After a short series of back roads, I turned into the tiny town (population 126 at the last census), pulled up to the Laid Back Manor and was immediately charmed by Amy’s lovely home. And the town itself was like nothing I’d ever seen—six square blocks that supported homes, a church, cemetery, community center, a few businesses, and a farmers’ co-op complete with grain silos that formed the backdrop to the eastern edge of Amy’s property. And, of course, Dean’s domicile—a decommissioned bank that he’d purchased and converted into a comfortable home.

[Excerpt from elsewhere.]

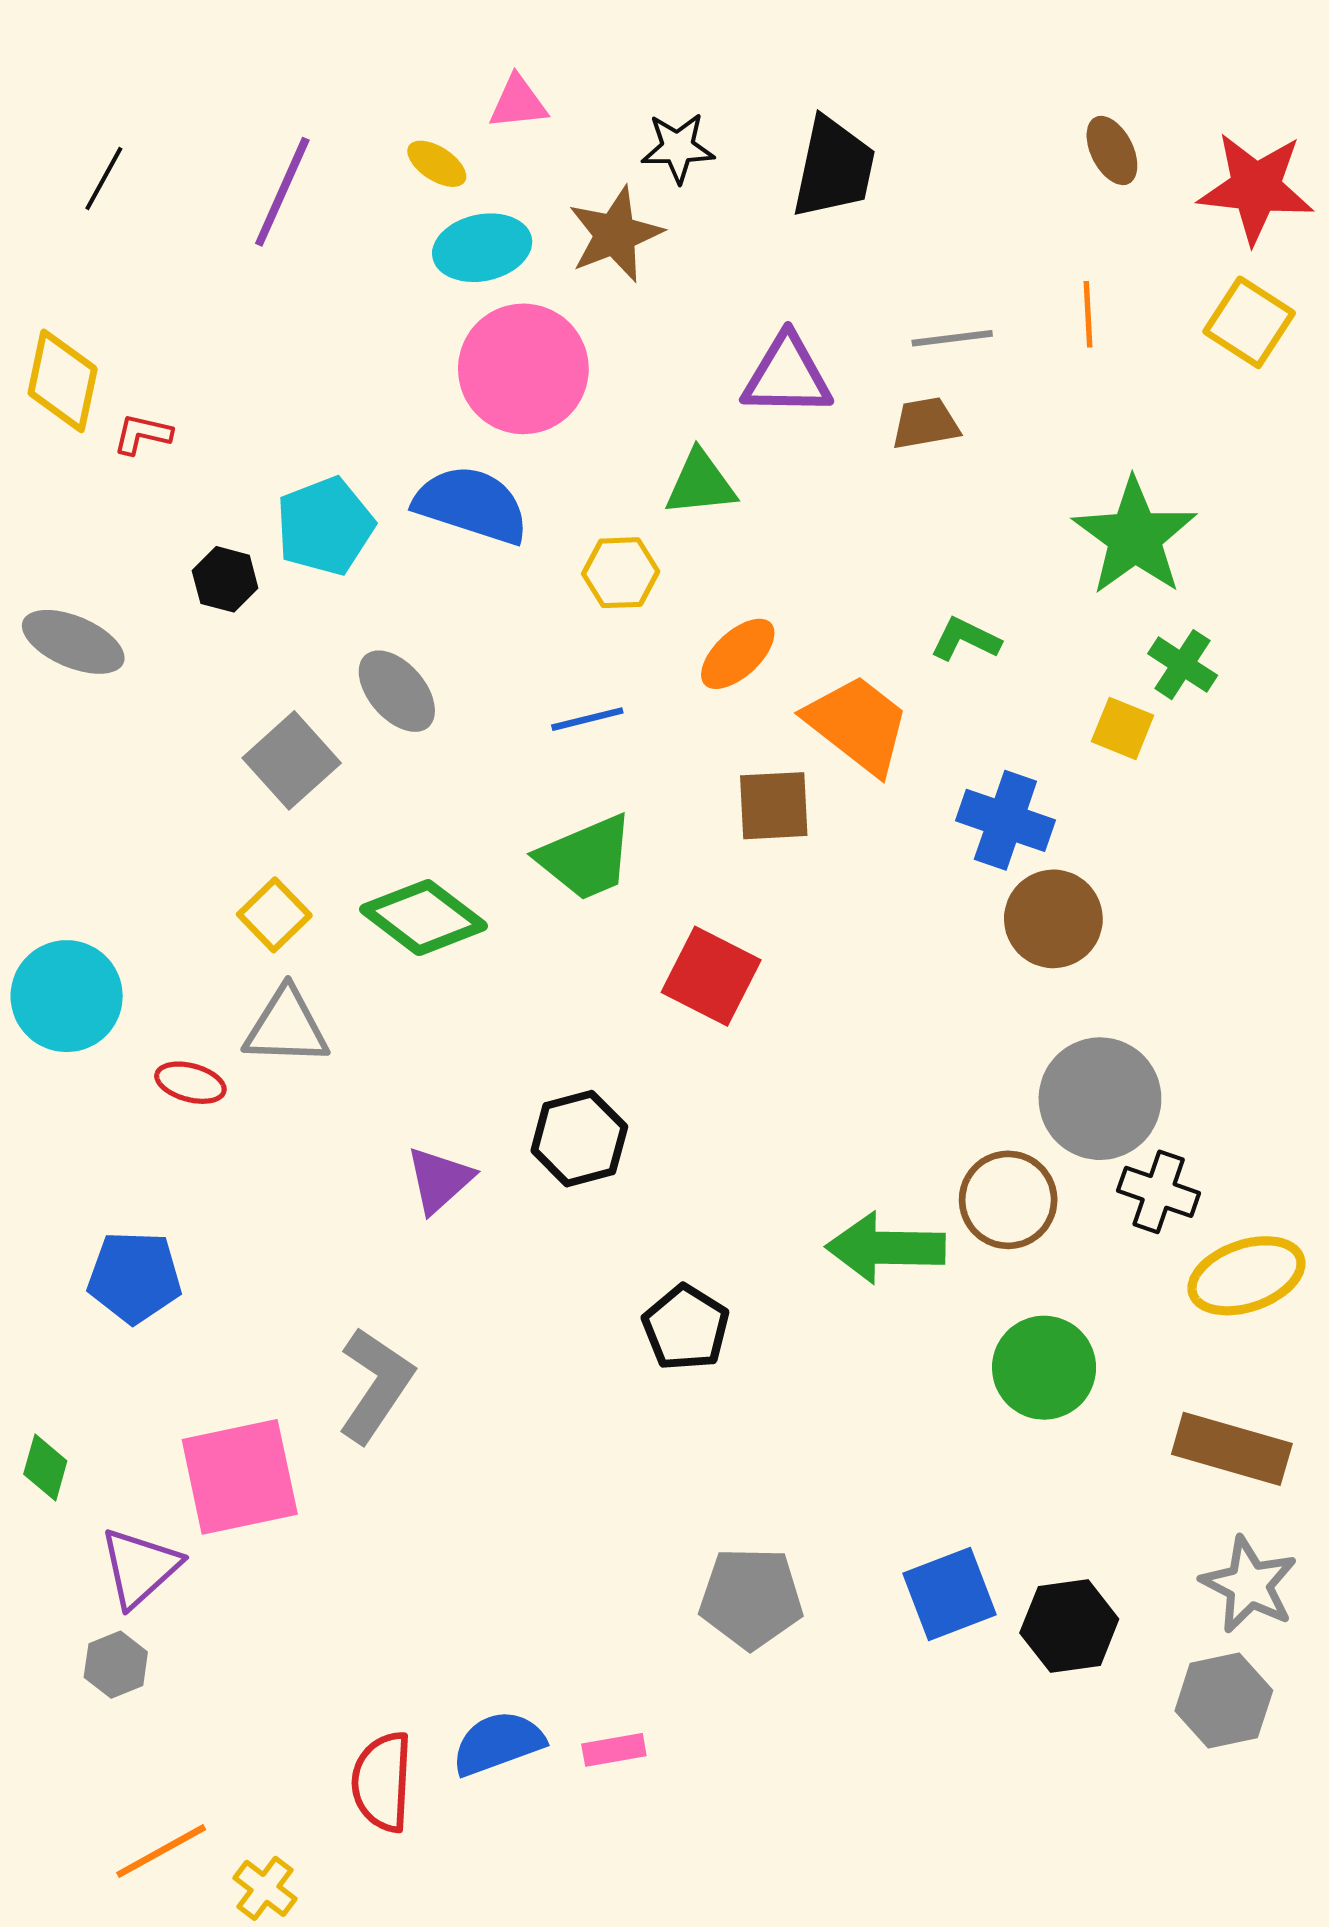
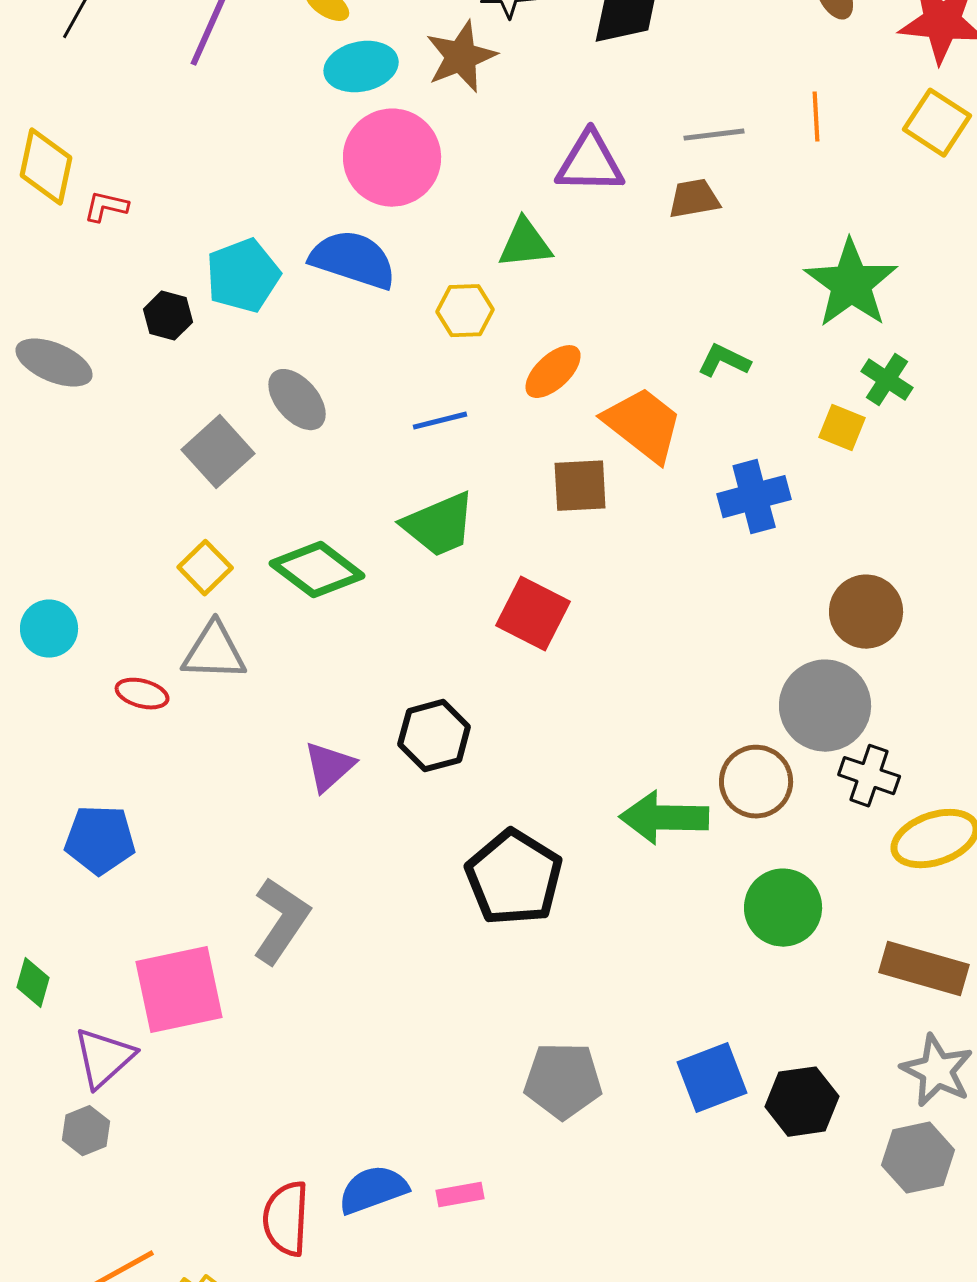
blue cross: (1005, 820) -> (754, 497), turned -34
brown circle: (1053, 919) -> (866, 612), moved
cyan circle: (67, 996) -> (49, 629), size x0.7
black pentagon: (686, 1328) -> (514, 878), size x1.5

Back at the Manor, Amy had cooked up a huge, delicious dinner, after which we played with her and Dean’s sweet, new pit bull pups, and then enjoyed the hot tub and sauna in a renovated creamery—the oldest structure in town—adjacent to the house. Along with the lovely sleeping quarters in the main house and the house next door she just acquired, Amy had also converted other small structures into bunkhouses with inside bike parking. As a tribute to both her late husband and to Dean, Vietnam vets can stay at the LBM at no cost, and other vets pay only the amount of the year of their birth converts to dollars and cents. There are special rates for members of motorcycle clubs and motorcyclists’ rights organizations as well. I have to say, though, that Amy’s and Dean’s hospitality was delightful, and I only wish I had time to spend another day there.
Sleep came quickly—I don’t know when I’ve ever experienced such quiet—and I arose early to enjoy a bounteous breakfast before I hit the road. But before I traversed the Interstate again, I was able to enjoy another 80 miles of backroads, relishing the rural flavor of the Hawkeye State. Rejuvenated, I was ready for my 15th year of joining up with a half-million other riders at the Sturgis rally. And now I know where to find this little piece of heaven on the way.